Señor, yo nunca sabré decirte cosas hermosas, yo sólo sé quererte y
seguirte, y con eso y nada más que con eso, hoy me puse delante de toda Sevilla
para pregonar Tu Semana Santa.
Cuando se recibe un encargo como el que he tratado de cumplir con todos
vosotros, los recuerdos y las personas se agolpan inevitablemente en la cabeza, se
repasa toda una vida y uno piensa, en primer lugar, en la madre y el padre, que le
están escuchando desde el patio de butacas y desde un balcón recién estrenado de
la Gloria, con los que en un tiempo lejano formaba una familia en la que aprendió a
conocer y querer a nuestra ciudad y a sus hermandades, y recuerda el año que
aprendió a leer y su Padre ya no podía decirle que ese día no quedaban más
cofradías que ver, para poder llevarlo a casa, porque ya las iba marcando con una
cruz en el programa.
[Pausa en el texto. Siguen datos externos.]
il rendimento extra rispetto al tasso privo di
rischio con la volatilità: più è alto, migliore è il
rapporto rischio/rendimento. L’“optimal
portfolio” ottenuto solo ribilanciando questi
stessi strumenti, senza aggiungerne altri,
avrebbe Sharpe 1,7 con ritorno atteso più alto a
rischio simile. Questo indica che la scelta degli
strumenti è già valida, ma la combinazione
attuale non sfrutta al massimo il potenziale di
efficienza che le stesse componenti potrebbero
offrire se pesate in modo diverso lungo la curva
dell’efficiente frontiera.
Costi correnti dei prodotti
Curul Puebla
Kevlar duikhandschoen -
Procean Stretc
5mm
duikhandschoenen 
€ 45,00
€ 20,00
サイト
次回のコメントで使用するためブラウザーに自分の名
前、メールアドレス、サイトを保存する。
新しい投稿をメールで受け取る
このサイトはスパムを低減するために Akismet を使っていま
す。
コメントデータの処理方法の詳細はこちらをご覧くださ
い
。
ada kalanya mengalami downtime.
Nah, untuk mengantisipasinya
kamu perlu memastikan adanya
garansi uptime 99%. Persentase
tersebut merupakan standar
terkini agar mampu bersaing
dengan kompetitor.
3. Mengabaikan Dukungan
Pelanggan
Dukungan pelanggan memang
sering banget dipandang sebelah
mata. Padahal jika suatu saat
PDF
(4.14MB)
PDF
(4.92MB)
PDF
Uno piensa en la Mujer con la que un día se comprometió a
compartirlo todo a los pies del Señor; en los hijos, que son lo mejor que le ha pasado
en la vida, los que disfrutan del pregón de su padre y las que están jugando con su
abuelo en el cielo; piensa en la familia y en los amigos, que llevan los mismos meses
de tensa espera, escribiendo con su aliento y su oración. Pero más allá de todos
ellos, este pregón está dedicado a los miles de hombres y mujeres anónimos que
nunca subirán a un atril, ni formarán juntas de gobierno, ni serán cofrades
ejemplares, ni pasarán a la Historia por nada, pero llevan siglos escribiendo la
página de devoción y cariño más hermosa de esta ciudad, con su cita Semanal en la
Plaza de San Lorenzo, donde siempre les espera el Gran Poder de Dios para
resolver los problemas insolubles.
Sevillanos, pararse ahí, los cuatro zancos por parejo a tierra.